In the last 10 years, the UK’s Marine Accident Investigation Branch has recorded nine deaths caused by carbon monoxide poisoning aboard pleasure craft and recreational vessels.
The UK Government recently issued a safety message containing some simple but important measures that mariners can take. This follows an accident last year on a sports cruiser called the Emma Louise, in which the build up of exhaust gas in the boat’s covered cockpit area led to the deaths of the two men on board.
There was no carbon monoxide detector in operation and the Marine Accident Investigation Branch (MAIB) concluded that the two men would likely have fallen unconscious within 35 minutes and would have been unaware of the danger they were in.
Guernsey Coastguard is running its own safety campaign locally, highlighting what can be done to keep yourself and others safe.
Assistant Harbourmaster James Way said: “Carbon monoxide is a silent killer and there are many sources of it on boats, including engines, cookers, heaters and exhaust fumes.
“Carbon monoxide cannot be seen, smelt, tasted or felt. When you breathe in carbon monoxide, it replaces the oxygen in your blood stream, preventing essential supplies to your heart, brain and other vital organs.
“This makes it essential that carbon monoxide alarms are installed and properly maintained in areas where carbon monoxide can accumulate and pose a risk to health, such as the cabins and cockpits of motor cruisers.
“Boat users should ensure that all spaces are well-ventilated, and exhausts should be kept clear from obstructions. You should never ignore the smell of exhaust fumes in any enclosed space.”
This safety message has also been captured on social media so that Guernsey Coastguard can reach as wide an audience as possible.

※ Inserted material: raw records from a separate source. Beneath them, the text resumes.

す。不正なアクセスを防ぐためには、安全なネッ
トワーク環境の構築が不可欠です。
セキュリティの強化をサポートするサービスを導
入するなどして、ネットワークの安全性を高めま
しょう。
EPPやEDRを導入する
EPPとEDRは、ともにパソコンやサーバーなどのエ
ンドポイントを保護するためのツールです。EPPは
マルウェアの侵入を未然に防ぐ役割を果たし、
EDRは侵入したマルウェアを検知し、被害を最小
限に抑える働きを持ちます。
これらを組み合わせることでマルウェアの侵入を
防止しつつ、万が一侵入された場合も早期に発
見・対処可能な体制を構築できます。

Some Top Tips – How to protect yourself and your crew from the ‘Silent Killer’ – Carbon Monoxide:
- Install and maintain a marine-approved carbon monoxide alarm. Test it frequently and replace by its expiration date.
- Make sure all cabins are well ventilated – carbon monoxide can build up quickly in enclosed spaces.
- Check that exhaust outlets are clear from obstructions.
- Carbon monoxide is colourless and odourless, so stay alert for the smell of exhaust fumes or any unfamiliar burning smell when an LPG or oil appliance is on.
- Do not ignore the symptoms – headaches, dizziness, nausea, vomiting, tiredness, confusion, stomach pain and shortness of breath.
- If carbon monoxide poisoning is suspected, stop the source immediately, go outside and seek immediate medical attention.